**Material supplied:**
#####

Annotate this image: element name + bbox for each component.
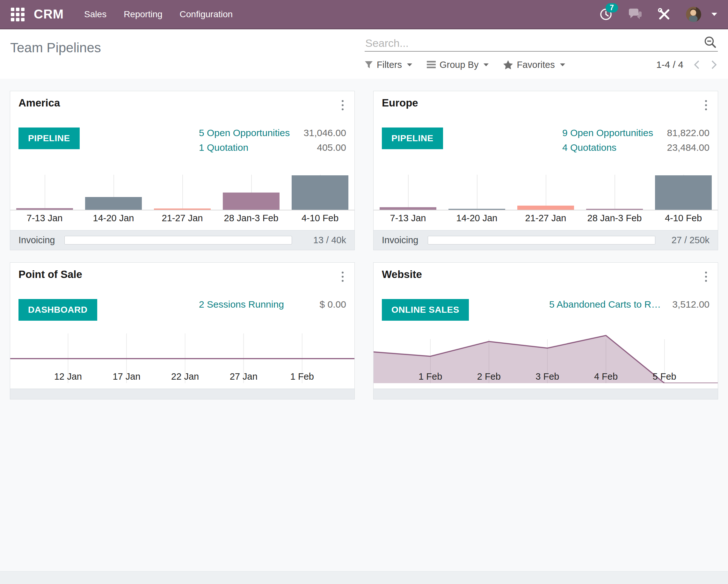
kebab-menu-icon[interactable] xyxy=(702,97,709,113)
gridline xyxy=(546,175,546,210)
invoicing-value: 27 / 250k xyxy=(665,235,709,246)
sessions-running-link[interactable]: 2 Sessions Running xyxy=(199,299,284,310)
debug-tools-button[interactable] xyxy=(657,7,671,21)
bar-21-27-jan[interactable] xyxy=(154,208,210,210)
chart-plot xyxy=(10,170,355,210)
stat-value: 23,484.00 xyxy=(656,142,709,153)
invoicing-progressbar[interactable] xyxy=(64,236,292,245)
dashboard-content: America PIPELINE 5 Open Opportunities 31… xyxy=(0,79,728,584)
stat-row: 2 Sessions Running $ 0.00 xyxy=(199,299,346,310)
bar-28-jan-3-feb[interactable] xyxy=(223,193,279,210)
card-footer xyxy=(373,388,718,399)
kebab-menu-icon[interactable] xyxy=(339,97,346,113)
favorites-label: Favorites xyxy=(517,59,554,70)
card-point-of-sale: Point of Sale DASHBOARD 2 Sessions Runni… xyxy=(10,262,355,400)
kebab-menu-icon[interactable] xyxy=(702,269,709,285)
bar-14-20-jan[interactable] xyxy=(85,197,141,210)
daily-sales-area-chart: 1 Feb2 Feb3 Feb4 Feb5 Feb xyxy=(373,328,718,383)
pager-range: 1-4 / 4 xyxy=(656,59,683,70)
group-by-button[interactable]: Group By xyxy=(427,59,489,70)
weekly-bar-chart: 7-13 Jan14-20 Jan21-27 Jan28 Jan-3 Feb4-… xyxy=(373,170,718,224)
invoicing-value: 13 / 40k xyxy=(302,235,346,246)
stat-row: 5 Open Opportunities 31,046.00 xyxy=(199,128,346,138)
stat-value: 405.00 xyxy=(305,142,346,153)
filters-button[interactable]: Filters xyxy=(365,59,412,70)
group-by-label: Group By xyxy=(440,59,479,70)
pager-previous-icon[interactable] xyxy=(693,59,701,70)
star-icon xyxy=(503,60,513,70)
bar-14-20-jan[interactable] xyxy=(448,209,505,210)
card-footer: Invoicing 13 / 40k xyxy=(10,230,355,250)
stat-value: $ 0.00 xyxy=(308,299,346,310)
bar-21-27-jan[interactable] xyxy=(517,206,574,210)
pager-next-icon[interactable] xyxy=(710,59,718,70)
menu-reporting[interactable]: Reporting xyxy=(124,9,162,20)
stat-row: 4 Quotations 23,484.00 xyxy=(562,142,709,153)
invoicing-label: Invoicing xyxy=(382,235,418,246)
filters-caret-icon xyxy=(407,64,412,66)
card-website: Website ONLINE SALES 5 Abandoned Carts t… xyxy=(373,262,718,400)
gridline xyxy=(408,175,409,210)
group-by-icon xyxy=(427,61,436,69)
apps-grid-icon[interactable] xyxy=(11,8,24,21)
bar-4-10-feb[interactable] xyxy=(655,175,711,210)
stat-value: 3,512.00 xyxy=(661,299,709,310)
online-sales-button[interactable]: ONLINE SALES xyxy=(382,299,469,321)
activity-clock-icon[interactable]: 7 xyxy=(599,8,613,21)
chart-labels: 7-13 Jan14-20 Jan21-27 Jan28 Jan-3 Feb4-… xyxy=(10,213,355,224)
x-tick-label: 7-13 Jan xyxy=(373,213,442,224)
stat-value: 81,822.00 xyxy=(656,128,709,138)
gridline xyxy=(45,175,45,210)
gridline xyxy=(477,175,477,210)
search-zoom-icon[interactable] xyxy=(703,35,718,50)
tools-icon xyxy=(657,7,671,21)
dashboard-button[interactable]: DASHBOARD xyxy=(19,299,97,321)
quotation-link[interactable]: 1 Quotation xyxy=(199,142,248,153)
card-america: America PIPELINE 5 Open Opportunities 31… xyxy=(10,91,355,250)
activity-count-badge: 7 xyxy=(606,3,618,12)
x-tick-label: 14-20 Jan xyxy=(79,213,148,224)
chart-labels: 7-13 Jan14-20 Jan21-27 Jan28 Jan-3 Feb4-… xyxy=(373,213,718,224)
chat-bubbles-icon xyxy=(627,8,643,21)
x-tick-label: 28 Jan-3 Feb xyxy=(217,213,286,224)
avatar-image xyxy=(686,7,701,22)
x-tick-label: 4-10 Feb xyxy=(286,213,355,224)
card-title: America xyxy=(19,97,60,109)
open-opportunities-link[interactable]: 9 Open Opportunities xyxy=(562,128,653,138)
bar-4-10-feb[interactable] xyxy=(292,175,348,210)
kebab-menu-icon[interactable] xyxy=(339,269,346,285)
gridline xyxy=(182,175,183,210)
card-title: Point of Sale xyxy=(19,269,82,281)
abandoned-carts-link[interactable]: 5 Abandoned Carts to R… xyxy=(549,299,661,310)
bar-7-13-jan[interactable] xyxy=(380,207,436,210)
invoicing-progressbar[interactable] xyxy=(428,236,655,245)
open-opportunities-link[interactable]: 5 Open Opportunities xyxy=(199,128,290,138)
stat-value: 31,046.00 xyxy=(292,128,346,138)
card-title: Europe xyxy=(382,97,418,109)
x-tick-label: 21-27 Jan xyxy=(148,213,217,224)
bar-7-13-jan[interactable] xyxy=(16,208,73,210)
page-title: Team Pipelines xyxy=(10,40,101,79)
bar-28-jan-3-feb[interactable] xyxy=(586,209,643,210)
quotations-link[interactable]: 4 Quotations xyxy=(562,142,617,153)
search-input[interactable] xyxy=(365,37,703,50)
nav-menu: Sales Reporting Configuration xyxy=(84,9,233,20)
stat-row: 1 Quotation 405.00 xyxy=(199,142,346,153)
chart-plot xyxy=(373,170,718,210)
messages-button[interactable] xyxy=(627,8,643,21)
daily-sales-line-chart: 12 Jan17 Jan22 Jan27 Jan1 Feb xyxy=(10,328,355,383)
control-panel: Team Pipelines Filters xyxy=(0,29,728,79)
menu-sales[interactable]: Sales xyxy=(84,9,106,20)
pipeline-button[interactable]: PIPELINE xyxy=(382,128,443,149)
favorites-button[interactable]: Favorites xyxy=(503,59,565,70)
app-name[interactable]: CRM xyxy=(34,7,64,21)
stat-row: 9 Open Opportunities 81,822.00 xyxy=(562,128,709,138)
gridline xyxy=(615,175,615,210)
user-menu-caret-icon[interactable] xyxy=(711,13,717,16)
x-tick-label: 21-27 Jan xyxy=(511,213,580,224)
top-nav-bar: CRM Sales Reporting Configuration 7 xyxy=(0,0,728,29)
card-europe: Europe PIPELINE 9 Open Opportunities 81,… xyxy=(373,91,718,250)
user-avatar[interactable] xyxy=(686,7,701,22)
pipeline-button[interactable]: PIPELINE xyxy=(19,128,80,149)
menu-configuration[interactable]: Configuration xyxy=(180,9,233,20)
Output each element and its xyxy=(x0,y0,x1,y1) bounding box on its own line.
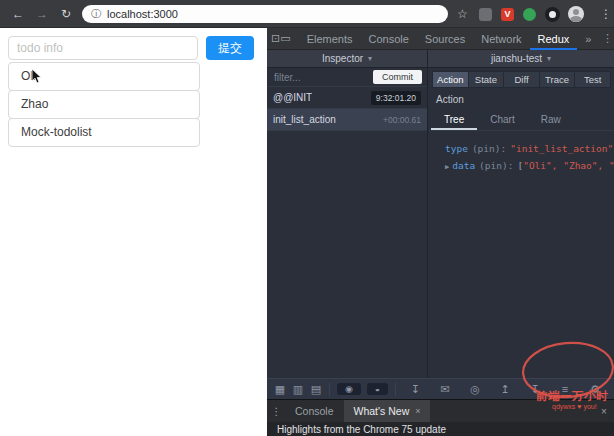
forward-icon[interactable]: → xyxy=(34,7,50,21)
todo-item[interactable]: Mock-todolist xyxy=(8,118,200,147)
drawer-tab-console[interactable]: Console xyxy=(285,400,344,423)
drawer-tab-whats-new[interactable]: What's New × xyxy=(344,400,431,423)
action-timestamp: +00:00.61 xyxy=(383,115,421,125)
tree-pin-label: (pin): xyxy=(472,143,506,154)
url-text: localhost:3000 xyxy=(107,9,178,20)
chevron-down-icon: ▾ xyxy=(368,54,372,63)
action-tree: type(pin):"init_list_action" ▶data(pin):… xyxy=(429,131,614,176)
bookmark-star-icon[interactable]: ☆ xyxy=(457,7,468,21)
tab-trace[interactable]: Trace xyxy=(539,71,576,88)
action-row[interactable]: init_list_action +00:00.61 xyxy=(267,109,427,131)
pause-recording-button[interactable]: ◉ xyxy=(337,383,361,395)
layout-right-icon[interactable]: ▥ xyxy=(289,383,307,396)
browser-toolbar: ← → ↻ ⓘ localhost:3000 ☆ V ⋮ xyxy=(0,0,614,28)
divider xyxy=(329,383,330,396)
filter-row: Commit xyxy=(267,68,427,87)
action-name: init_list_action xyxy=(273,114,336,125)
tab-raw[interactable]: Raw xyxy=(528,111,574,130)
action-name: @@INIT xyxy=(273,92,312,103)
persist-icon[interactable]: ◎ xyxy=(466,383,484,396)
address-bar[interactable]: ⓘ localhost:3000 xyxy=(82,5,448,23)
instance-label: jianshu-test xyxy=(491,53,542,64)
whats-new-label: What's New xyxy=(354,405,410,417)
action-row[interactable]: @@INIT 9:32:01.20 xyxy=(267,87,427,109)
browser-menu-icon[interactable]: ⋮ xyxy=(600,7,612,21)
toolbar-right-group: ↧ ✉ ◎ ↥ ↧ ≡ ⚙ xyxy=(400,383,610,396)
tab-action[interactable]: Action xyxy=(432,71,469,88)
devtools-menu-icon[interactable]: ⋮ xyxy=(599,32,614,45)
expand-arrow-icon[interactable]: ▶ xyxy=(445,163,449,171)
devtools-panel: ⊡ ▭ Elements Console Sources Network Red… xyxy=(267,28,614,436)
tab-test[interactable]: Test xyxy=(574,71,611,88)
profile-avatar[interactable] xyxy=(568,6,584,22)
extension-cat-icon[interactable] xyxy=(479,8,492,21)
screenshot-root: ← → ↻ ⓘ localhost:3000 ☆ V ⋮ 提交 Oli Zhao… xyxy=(0,0,614,436)
drawer-close-icon[interactable]: × xyxy=(594,406,614,417)
refresh-icon[interactable]: ↻ xyxy=(58,7,74,21)
action-timestamp: 9:32:01.20 xyxy=(371,91,421,105)
tab-diff[interactable]: Diff xyxy=(503,71,540,88)
view-tabs: Tree Chart Raw xyxy=(429,111,614,131)
mouse-cursor-icon xyxy=(31,69,42,84)
share-icon[interactable]: ✉ xyxy=(436,383,454,396)
chevron-down-icon: ▾ xyxy=(547,54,551,63)
tab-close-icon[interactable]: × xyxy=(415,406,420,416)
inspector-dropdown[interactable]: Inspector ▾ xyxy=(267,50,428,68)
detail-tabs: Action State Diff Trace Test xyxy=(432,71,611,88)
drawer-tabbar: ⋮ Console What's New × × xyxy=(267,399,614,422)
instance-dropdown[interactable]: jianshu-test ▾ xyxy=(428,50,614,68)
dispatcher-icon[interactable]: ↧ xyxy=(406,383,424,396)
gear-icon[interactable]: ⚙ xyxy=(586,383,604,396)
whats-new-content: Highlights from the Chrome 75 update xyxy=(267,422,614,436)
divider xyxy=(395,383,396,396)
commit-button[interactable]: Commit xyxy=(373,70,422,84)
settings-sliders-icon[interactable]: ≡ xyxy=(556,383,574,395)
redux-footer-toolbar: ▦ ▥ ▤ ◉ ◒ ↧ ✉ ◎ ↥ ↧ ≡ ⚙ xyxy=(267,378,614,399)
tab-state[interactable]: State xyxy=(468,71,505,88)
section-label: Action xyxy=(436,94,614,105)
more-tabs-icon[interactable]: » xyxy=(577,28,599,50)
tab-console[interactable]: Console xyxy=(360,28,416,50)
layout-window-icon[interactable]: ▤ xyxy=(307,383,325,396)
github-octocat-icon[interactable] xyxy=(545,7,560,22)
tree-array-values: "Oli", "Zhao", "Mock-todol…" xyxy=(523,160,614,171)
todo-app-page: 提交 Oli Zhao Mock-todolist xyxy=(0,28,267,436)
tree-row-type[interactable]: type(pin):"init_list_action" xyxy=(445,140,610,157)
site-info-icon[interactable]: ⓘ xyxy=(91,9,101,19)
whats-new-headline: Highlights from the Chrome 75 update xyxy=(277,424,446,435)
todo-item[interactable]: Zhao xyxy=(8,90,200,119)
devtools-tabbar: ⊡ ▭ Elements Console Sources Network Red… xyxy=(267,28,614,50)
action-detail-panel: Action State Diff Trace Test Action Tree… xyxy=(429,68,614,378)
lock-changes-button[interactable]: ◒ xyxy=(367,383,388,395)
device-toolbar-icon[interactable]: ▭ xyxy=(280,32,290,45)
tree-value: "init_list_action" xyxy=(510,143,613,154)
tree-row-data[interactable]: ▶data(pin):["Oli", "Zhao", "Mock-todol…"… xyxy=(445,157,610,176)
tab-redux[interactable]: Redux xyxy=(530,28,578,50)
extension-green-icon[interactable] xyxy=(523,8,536,21)
inspector-label: Inspector xyxy=(322,53,363,64)
tree-key: type xyxy=(445,143,468,154)
export-icon[interactable]: ↧ xyxy=(526,383,544,396)
submit-button[interactable]: 提交 xyxy=(206,36,254,60)
tab-tree[interactable]: Tree xyxy=(431,111,477,130)
import-icon[interactable]: ↥ xyxy=(496,383,514,396)
tab-network[interactable]: Network xyxy=(473,28,529,50)
drawer-menu-icon[interactable]: ⋮ xyxy=(267,405,285,417)
inspect-element-icon[interactable]: ⊡ xyxy=(271,32,280,45)
tree-key: data xyxy=(452,160,475,171)
layout-bottom-icon[interactable]: ▦ xyxy=(271,383,289,396)
action-list-panel: Commit @@INIT 9:32:01.20 init_list_actio… xyxy=(267,68,428,378)
filter-input[interactable] xyxy=(272,71,352,84)
todo-input[interactable] xyxy=(8,36,198,60)
extension-v-icon[interactable]: V xyxy=(501,8,514,21)
tab-chart[interactable]: Chart xyxy=(477,111,527,130)
tree-pin-label: (pin): xyxy=(479,160,513,171)
back-icon[interactable]: ← xyxy=(10,7,26,21)
tab-elements[interactable]: Elements xyxy=(299,28,361,50)
tab-sources[interactable]: Sources xyxy=(417,28,473,50)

#####

**Directions:**
When the entries above show the word "Favorites" in a line, copy that line out.

**Answer area:**
favorites-label: Favorites xyxy=(517,59,554,70)
favorites-button[interactable]: Favorites xyxy=(503,59,565,70)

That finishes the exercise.